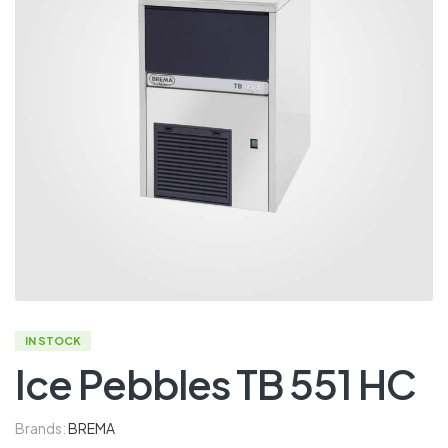
IN STOCK
Ice Pebbles TB 551 HC
Brands:
BREMA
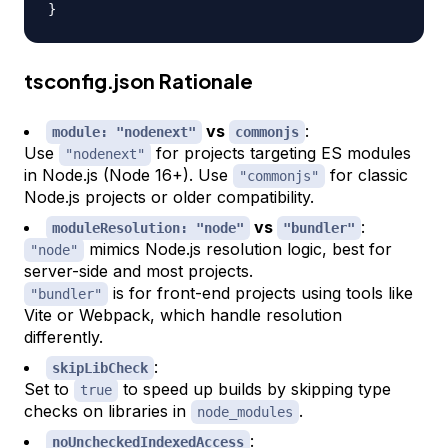
}
tsconfig.json Rationale
vs
:
module: "nodenext"
commonjs
Use
for projects targeting ES modules
"nodenext"
in Node.js (Node 16+). Use
for classic
"commonjs"
Node.js projects or older compatibility.
vs
:
moduleResolution: "node"
"bundler"
mimics Node.js resolution logic, best for
"node"
server-side and most projects.
is for front-end projects using tools like
"bundler"
Vite or Webpack, which handle resolution
differently.
:
skipLibCheck
Set to
to speed up builds by skipping type
true
checks on libraries in
.
node_modules
:
noUncheckedIndexedAccess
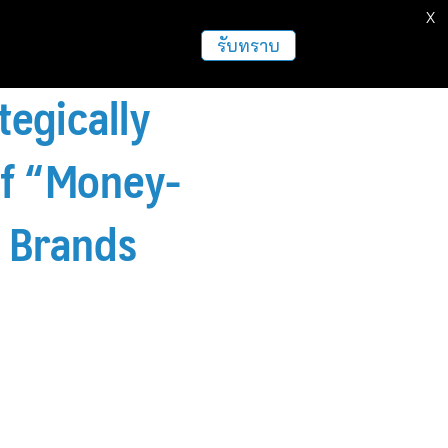
X
รับทราบ
tegically
of “Money-
l Brands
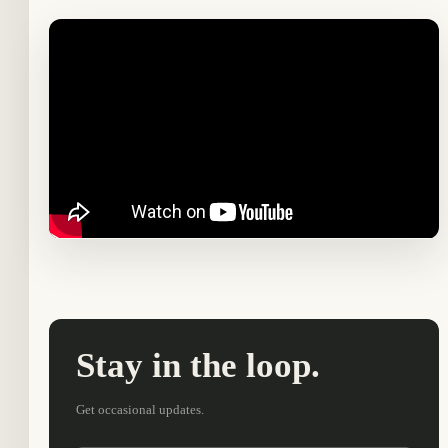
Stay in the loop.
Get occasional updates.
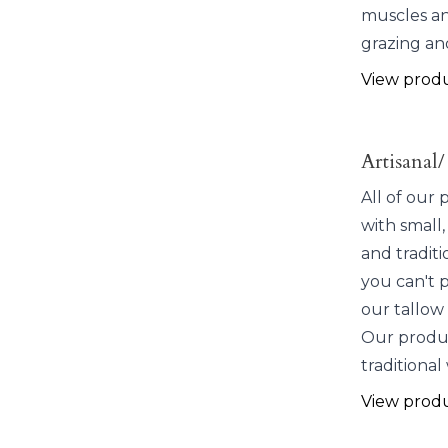
muscles an
grazing an
View prod
Artisanal/
All of our
with small,
and traditi
you can't 
our tallow 
Our produc
traditional
View prod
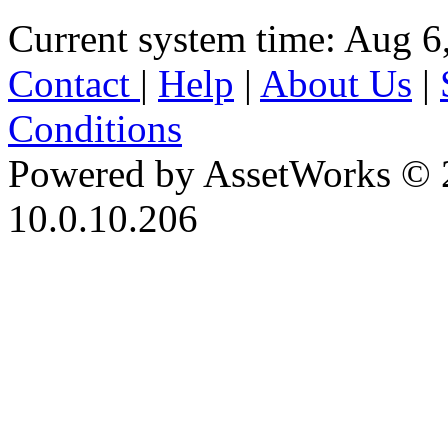
Current system time: Aug 6
Contact
|
Help
|
About Us
|
Conditions
Powered by AssetWorks © 
10.0.10.206
iBid Version: v183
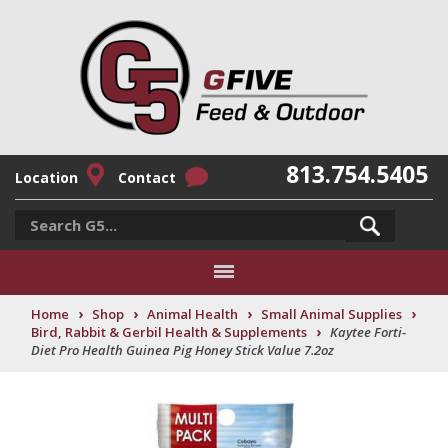
813.754.5405
Location
Contact
›
›
›
›
Home
Shop
Animal Health
Small Animal Supplies
›
Bird, Rabbit & Gerbil Health & Supplements
Kaytee Forti-
Diet Pro Health Guinea Pig Honey Stick Value 7.2oz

» Exercise details
The lines above that hold "projects" are the result; show every one of them.

» Result of the exercise
for projects targeting ES modules
Node.js projects or older compatibility.
server-side and most projects.
is for front-end projects using tools like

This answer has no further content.